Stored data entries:
__________
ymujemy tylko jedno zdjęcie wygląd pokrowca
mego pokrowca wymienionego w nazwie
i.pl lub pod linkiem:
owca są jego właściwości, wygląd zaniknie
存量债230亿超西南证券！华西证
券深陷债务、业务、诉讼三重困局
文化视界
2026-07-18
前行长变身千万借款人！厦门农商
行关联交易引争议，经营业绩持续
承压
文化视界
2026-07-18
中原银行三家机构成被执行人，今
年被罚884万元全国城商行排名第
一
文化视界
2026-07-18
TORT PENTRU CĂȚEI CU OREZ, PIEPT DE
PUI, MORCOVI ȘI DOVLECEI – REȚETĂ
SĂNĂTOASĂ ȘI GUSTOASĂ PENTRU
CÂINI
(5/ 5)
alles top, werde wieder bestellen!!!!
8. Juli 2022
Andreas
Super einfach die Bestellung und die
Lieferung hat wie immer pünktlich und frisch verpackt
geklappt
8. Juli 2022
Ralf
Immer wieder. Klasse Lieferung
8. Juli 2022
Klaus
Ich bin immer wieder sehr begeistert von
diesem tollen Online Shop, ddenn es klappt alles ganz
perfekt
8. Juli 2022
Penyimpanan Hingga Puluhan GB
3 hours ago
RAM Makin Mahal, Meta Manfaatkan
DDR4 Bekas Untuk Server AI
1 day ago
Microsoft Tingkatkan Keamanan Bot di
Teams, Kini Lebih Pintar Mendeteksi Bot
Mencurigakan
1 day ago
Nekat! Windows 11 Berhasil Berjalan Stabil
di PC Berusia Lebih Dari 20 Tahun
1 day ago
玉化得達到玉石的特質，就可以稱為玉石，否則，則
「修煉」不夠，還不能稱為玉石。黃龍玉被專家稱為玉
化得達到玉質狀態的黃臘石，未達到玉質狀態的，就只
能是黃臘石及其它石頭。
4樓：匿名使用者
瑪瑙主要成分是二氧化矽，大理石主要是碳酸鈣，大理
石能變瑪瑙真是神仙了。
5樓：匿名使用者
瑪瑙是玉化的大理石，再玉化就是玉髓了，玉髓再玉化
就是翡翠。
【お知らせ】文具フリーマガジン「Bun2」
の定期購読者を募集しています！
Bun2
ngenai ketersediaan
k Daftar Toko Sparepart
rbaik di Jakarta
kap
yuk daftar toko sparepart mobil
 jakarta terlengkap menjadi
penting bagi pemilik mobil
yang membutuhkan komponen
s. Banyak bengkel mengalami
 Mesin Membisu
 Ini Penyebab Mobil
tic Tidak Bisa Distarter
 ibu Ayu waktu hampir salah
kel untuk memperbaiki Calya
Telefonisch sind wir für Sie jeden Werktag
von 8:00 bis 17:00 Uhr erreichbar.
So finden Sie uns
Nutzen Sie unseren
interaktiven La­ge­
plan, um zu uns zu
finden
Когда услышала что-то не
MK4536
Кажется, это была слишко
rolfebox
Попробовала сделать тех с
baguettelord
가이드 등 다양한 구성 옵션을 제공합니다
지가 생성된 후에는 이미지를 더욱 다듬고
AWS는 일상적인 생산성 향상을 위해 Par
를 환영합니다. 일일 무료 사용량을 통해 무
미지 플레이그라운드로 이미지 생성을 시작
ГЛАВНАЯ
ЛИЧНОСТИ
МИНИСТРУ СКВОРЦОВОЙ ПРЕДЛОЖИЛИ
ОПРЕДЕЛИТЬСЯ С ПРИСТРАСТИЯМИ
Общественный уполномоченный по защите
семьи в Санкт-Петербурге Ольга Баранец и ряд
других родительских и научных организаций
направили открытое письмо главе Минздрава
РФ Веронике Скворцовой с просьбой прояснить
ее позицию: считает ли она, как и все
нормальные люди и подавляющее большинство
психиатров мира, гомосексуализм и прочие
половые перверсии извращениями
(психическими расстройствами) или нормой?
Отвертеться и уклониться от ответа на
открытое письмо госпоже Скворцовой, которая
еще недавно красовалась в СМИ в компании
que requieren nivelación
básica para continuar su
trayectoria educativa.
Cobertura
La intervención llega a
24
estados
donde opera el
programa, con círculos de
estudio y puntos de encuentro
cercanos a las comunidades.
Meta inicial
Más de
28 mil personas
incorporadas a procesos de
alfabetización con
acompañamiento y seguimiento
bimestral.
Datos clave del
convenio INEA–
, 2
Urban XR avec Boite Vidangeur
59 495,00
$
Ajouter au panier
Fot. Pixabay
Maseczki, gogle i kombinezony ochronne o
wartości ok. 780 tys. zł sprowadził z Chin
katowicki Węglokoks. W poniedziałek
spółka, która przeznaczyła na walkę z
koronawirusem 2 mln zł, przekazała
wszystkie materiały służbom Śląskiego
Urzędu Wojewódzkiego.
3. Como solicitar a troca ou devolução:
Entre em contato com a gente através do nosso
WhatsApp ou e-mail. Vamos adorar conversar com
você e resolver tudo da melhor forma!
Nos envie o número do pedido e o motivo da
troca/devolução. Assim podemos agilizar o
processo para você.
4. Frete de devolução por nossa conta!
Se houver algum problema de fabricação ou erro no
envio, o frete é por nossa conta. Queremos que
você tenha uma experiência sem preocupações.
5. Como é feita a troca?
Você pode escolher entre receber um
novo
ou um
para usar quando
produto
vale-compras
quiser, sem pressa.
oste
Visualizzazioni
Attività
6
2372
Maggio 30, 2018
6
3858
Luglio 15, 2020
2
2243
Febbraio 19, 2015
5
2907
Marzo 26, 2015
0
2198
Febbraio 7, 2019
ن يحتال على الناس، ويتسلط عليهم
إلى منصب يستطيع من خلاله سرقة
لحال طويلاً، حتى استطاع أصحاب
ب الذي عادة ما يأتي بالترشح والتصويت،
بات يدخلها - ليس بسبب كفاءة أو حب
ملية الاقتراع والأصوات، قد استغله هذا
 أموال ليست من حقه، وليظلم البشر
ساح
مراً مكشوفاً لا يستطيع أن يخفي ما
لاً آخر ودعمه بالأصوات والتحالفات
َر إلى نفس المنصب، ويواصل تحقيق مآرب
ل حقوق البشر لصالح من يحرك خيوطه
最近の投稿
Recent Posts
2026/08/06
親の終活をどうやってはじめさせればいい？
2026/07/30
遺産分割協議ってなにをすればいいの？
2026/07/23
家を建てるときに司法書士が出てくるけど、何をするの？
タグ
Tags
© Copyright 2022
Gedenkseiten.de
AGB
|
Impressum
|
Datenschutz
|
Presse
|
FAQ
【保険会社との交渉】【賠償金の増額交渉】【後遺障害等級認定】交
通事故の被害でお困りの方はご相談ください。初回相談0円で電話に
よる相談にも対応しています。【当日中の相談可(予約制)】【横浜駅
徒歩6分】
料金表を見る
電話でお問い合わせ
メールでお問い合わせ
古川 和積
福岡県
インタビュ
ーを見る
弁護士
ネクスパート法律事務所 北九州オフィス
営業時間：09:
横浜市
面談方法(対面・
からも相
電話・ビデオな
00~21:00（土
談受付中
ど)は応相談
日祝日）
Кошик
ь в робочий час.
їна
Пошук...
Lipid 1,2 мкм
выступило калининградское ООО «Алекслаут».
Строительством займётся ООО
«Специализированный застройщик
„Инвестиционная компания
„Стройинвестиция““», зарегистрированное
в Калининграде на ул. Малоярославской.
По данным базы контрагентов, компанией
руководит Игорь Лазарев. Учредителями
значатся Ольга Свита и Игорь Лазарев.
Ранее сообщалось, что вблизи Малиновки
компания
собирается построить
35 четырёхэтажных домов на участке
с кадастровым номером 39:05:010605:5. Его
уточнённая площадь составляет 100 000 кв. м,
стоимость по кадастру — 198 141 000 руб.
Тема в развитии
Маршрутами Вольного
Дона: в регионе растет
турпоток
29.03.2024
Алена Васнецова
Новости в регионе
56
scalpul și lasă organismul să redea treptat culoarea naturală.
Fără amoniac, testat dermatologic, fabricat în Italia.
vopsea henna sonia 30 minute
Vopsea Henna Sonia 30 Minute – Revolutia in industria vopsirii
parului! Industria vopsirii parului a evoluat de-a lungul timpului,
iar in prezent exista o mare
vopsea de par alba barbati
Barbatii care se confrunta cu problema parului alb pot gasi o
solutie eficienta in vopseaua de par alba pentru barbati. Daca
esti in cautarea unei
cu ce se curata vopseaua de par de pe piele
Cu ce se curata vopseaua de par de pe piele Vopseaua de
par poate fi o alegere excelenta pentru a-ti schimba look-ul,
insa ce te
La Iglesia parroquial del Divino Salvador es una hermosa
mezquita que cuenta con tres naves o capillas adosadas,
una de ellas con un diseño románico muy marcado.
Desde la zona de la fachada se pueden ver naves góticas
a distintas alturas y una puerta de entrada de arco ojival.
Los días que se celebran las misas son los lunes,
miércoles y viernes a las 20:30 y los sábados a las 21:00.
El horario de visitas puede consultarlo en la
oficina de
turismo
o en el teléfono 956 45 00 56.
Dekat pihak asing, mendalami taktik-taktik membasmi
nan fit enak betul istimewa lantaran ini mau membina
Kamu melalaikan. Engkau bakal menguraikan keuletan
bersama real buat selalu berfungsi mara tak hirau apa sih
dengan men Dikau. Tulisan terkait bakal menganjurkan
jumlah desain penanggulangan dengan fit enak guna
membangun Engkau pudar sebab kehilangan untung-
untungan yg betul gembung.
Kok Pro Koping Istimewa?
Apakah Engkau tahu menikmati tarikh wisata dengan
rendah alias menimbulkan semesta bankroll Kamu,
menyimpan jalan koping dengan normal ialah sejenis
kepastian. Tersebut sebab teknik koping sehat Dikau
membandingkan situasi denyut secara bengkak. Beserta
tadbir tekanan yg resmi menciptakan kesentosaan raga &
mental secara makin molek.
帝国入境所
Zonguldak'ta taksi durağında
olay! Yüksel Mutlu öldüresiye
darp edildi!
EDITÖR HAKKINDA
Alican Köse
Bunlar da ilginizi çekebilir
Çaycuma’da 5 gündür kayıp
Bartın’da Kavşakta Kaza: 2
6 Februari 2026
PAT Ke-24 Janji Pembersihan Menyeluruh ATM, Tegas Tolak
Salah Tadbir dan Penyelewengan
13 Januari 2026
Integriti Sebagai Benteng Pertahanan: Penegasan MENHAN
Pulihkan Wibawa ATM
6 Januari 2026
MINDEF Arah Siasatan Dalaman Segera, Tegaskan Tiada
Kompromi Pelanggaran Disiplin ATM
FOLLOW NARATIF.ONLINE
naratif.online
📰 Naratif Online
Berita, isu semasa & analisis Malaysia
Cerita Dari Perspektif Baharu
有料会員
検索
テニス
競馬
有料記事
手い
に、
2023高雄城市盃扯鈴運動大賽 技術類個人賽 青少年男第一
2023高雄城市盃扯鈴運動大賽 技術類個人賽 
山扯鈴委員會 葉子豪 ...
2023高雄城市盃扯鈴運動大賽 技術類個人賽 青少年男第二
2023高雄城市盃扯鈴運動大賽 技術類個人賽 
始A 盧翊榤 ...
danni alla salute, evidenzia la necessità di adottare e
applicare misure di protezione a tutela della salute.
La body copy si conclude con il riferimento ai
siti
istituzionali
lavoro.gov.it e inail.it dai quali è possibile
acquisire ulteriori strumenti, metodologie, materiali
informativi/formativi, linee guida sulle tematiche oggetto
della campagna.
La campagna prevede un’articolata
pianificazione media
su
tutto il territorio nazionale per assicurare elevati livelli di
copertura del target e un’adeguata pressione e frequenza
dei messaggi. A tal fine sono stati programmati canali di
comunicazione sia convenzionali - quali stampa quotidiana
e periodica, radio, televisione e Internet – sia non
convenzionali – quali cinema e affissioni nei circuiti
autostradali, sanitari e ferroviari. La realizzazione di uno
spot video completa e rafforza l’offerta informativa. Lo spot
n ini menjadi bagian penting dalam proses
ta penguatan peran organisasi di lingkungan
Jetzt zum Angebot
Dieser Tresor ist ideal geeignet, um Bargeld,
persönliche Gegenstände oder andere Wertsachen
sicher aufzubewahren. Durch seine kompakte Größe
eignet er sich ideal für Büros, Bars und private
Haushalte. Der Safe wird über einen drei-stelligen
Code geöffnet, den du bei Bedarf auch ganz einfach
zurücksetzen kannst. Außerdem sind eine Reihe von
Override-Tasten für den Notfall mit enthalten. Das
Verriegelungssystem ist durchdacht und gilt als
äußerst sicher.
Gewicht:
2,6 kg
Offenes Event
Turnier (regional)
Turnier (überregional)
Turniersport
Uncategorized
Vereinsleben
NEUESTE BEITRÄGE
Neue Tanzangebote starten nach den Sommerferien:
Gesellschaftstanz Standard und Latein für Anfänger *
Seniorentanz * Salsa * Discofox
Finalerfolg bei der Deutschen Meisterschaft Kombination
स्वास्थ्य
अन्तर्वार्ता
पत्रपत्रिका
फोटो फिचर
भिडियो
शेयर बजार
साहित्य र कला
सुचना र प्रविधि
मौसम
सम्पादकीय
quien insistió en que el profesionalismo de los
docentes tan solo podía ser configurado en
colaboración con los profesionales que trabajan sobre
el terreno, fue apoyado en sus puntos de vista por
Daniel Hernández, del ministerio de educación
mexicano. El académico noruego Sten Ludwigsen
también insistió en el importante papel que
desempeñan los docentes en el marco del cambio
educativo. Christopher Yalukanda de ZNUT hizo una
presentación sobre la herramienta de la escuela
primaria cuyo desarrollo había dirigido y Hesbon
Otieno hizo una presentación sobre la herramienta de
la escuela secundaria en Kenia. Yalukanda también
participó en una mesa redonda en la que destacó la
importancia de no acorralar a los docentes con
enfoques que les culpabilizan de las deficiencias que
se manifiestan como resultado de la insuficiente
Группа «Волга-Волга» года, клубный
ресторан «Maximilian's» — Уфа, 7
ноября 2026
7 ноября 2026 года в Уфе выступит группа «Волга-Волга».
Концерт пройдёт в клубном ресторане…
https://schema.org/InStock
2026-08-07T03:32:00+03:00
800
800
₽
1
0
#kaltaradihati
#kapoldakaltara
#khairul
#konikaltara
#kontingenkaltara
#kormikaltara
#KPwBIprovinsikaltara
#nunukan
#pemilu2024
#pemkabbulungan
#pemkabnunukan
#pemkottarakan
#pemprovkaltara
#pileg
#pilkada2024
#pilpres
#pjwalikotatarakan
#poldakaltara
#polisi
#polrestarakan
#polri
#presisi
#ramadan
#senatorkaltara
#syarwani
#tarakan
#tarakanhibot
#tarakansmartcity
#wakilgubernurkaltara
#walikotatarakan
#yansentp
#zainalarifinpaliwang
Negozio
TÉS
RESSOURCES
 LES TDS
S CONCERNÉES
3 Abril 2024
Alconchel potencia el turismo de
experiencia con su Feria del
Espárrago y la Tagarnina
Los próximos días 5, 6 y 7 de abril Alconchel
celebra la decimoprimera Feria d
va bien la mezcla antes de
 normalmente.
__________
◆ What you have to do:
Write down again, exactly as given, only the lines above that fall from the line with "Dekat pihak asing, mendalami" to the line with "membangun Engkau pudar", inclusive.

◆ Response below:
Dekat pihak asing, mendalami taktik-taktik membasmi
nan fit enak betul istimewa lantaran ini mau membina
Kamu melalaikan. Engkau bakal menguraikan keuletan
bersama real buat selalu berfungsi mara tak hirau apa sih
dengan men Dikau. Tulisan terkait bakal menganjurkan
jumlah desain penanggulangan dengan fit enak guna
membangun Engkau pudar sebab kehilangan untung-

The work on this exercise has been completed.